*** GIVEN ENTRIES ***

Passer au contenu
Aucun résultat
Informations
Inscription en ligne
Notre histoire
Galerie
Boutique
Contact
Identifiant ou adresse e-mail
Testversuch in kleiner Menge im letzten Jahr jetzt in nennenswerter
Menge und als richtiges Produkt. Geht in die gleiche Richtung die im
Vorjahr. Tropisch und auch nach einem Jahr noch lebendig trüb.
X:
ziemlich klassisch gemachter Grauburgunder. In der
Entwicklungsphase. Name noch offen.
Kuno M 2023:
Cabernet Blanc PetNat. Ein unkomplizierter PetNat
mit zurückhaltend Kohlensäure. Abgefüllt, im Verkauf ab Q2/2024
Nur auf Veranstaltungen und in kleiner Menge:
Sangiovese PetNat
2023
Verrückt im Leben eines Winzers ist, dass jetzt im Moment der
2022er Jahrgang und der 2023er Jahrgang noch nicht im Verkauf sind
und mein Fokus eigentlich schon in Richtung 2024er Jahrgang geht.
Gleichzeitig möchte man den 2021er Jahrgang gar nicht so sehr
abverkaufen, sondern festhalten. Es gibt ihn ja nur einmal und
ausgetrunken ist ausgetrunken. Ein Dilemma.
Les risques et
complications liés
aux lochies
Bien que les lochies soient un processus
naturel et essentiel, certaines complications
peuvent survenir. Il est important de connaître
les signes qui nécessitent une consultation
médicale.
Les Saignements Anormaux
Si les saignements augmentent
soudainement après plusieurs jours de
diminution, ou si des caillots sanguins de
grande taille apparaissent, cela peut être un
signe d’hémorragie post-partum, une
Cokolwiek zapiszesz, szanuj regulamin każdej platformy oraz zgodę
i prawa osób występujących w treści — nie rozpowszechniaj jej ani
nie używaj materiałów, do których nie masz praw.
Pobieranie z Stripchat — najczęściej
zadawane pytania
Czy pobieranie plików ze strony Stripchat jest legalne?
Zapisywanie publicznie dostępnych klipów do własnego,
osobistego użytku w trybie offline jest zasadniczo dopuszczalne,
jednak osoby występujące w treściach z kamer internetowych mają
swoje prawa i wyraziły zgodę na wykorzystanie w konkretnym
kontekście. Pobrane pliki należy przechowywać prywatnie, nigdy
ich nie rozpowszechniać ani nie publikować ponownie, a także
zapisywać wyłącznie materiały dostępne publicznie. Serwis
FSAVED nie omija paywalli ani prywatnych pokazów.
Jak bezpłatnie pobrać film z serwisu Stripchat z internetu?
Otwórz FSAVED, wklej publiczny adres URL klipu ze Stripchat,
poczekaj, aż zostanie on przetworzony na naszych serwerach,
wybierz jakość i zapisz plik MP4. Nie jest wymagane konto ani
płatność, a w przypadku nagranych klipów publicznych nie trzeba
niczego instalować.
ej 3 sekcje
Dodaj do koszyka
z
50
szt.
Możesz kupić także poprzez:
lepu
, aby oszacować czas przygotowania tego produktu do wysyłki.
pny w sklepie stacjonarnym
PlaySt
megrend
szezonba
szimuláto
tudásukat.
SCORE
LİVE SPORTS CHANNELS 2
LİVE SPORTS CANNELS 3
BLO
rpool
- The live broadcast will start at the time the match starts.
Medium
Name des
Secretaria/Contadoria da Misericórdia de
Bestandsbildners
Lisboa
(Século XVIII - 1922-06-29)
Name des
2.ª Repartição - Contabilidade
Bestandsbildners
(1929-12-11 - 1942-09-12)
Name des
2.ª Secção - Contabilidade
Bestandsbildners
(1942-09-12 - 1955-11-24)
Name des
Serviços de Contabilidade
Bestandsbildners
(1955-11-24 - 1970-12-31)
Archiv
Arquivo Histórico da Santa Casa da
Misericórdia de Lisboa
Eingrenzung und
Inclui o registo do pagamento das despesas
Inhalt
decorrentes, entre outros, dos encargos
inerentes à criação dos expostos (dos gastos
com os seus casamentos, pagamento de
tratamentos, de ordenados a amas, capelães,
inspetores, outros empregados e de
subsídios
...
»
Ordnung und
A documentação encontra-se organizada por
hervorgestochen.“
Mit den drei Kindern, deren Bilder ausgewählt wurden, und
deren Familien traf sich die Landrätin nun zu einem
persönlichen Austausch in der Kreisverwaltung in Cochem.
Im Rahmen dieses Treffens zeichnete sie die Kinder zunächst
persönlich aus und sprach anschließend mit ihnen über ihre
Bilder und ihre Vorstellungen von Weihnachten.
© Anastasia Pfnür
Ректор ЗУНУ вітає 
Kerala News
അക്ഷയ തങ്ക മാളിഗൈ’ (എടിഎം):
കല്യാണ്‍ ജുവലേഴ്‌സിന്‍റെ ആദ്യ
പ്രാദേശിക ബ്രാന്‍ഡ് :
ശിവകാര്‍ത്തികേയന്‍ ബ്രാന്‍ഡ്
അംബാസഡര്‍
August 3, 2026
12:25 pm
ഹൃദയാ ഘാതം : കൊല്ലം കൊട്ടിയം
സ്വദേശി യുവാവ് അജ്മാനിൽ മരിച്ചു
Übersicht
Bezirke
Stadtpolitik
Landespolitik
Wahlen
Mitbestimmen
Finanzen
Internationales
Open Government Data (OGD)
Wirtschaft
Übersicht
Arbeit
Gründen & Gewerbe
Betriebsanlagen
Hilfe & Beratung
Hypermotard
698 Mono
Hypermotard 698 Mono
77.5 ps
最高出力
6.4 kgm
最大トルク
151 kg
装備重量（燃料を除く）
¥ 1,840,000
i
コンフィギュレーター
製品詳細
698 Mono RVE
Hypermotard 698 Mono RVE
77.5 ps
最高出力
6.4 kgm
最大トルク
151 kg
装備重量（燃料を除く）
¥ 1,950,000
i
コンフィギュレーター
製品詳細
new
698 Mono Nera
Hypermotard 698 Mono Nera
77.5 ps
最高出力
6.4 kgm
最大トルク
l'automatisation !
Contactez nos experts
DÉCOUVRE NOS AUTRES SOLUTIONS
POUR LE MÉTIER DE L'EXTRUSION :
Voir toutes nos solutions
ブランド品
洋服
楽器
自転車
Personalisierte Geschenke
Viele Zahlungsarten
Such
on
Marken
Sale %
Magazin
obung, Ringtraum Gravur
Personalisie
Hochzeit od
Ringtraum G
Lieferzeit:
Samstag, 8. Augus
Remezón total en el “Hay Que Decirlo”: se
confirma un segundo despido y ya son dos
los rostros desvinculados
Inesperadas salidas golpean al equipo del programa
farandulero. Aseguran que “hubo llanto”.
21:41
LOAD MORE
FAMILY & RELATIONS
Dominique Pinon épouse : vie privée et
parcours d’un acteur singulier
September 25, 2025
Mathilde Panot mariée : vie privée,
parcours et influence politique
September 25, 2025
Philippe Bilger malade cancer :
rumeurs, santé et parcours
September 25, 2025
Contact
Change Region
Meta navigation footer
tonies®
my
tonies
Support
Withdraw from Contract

*** End of GIVEN ENTRIES ***

WHAT THE TASK REQUIRES:
Would you return all lines from the preceding listing that contain the word "ihre"?

RESPONSE BOX:
persönlich aus und sprach anschließend mit ihnen über ihre
Bilder und ihre Vorstellungen von Weihnachten.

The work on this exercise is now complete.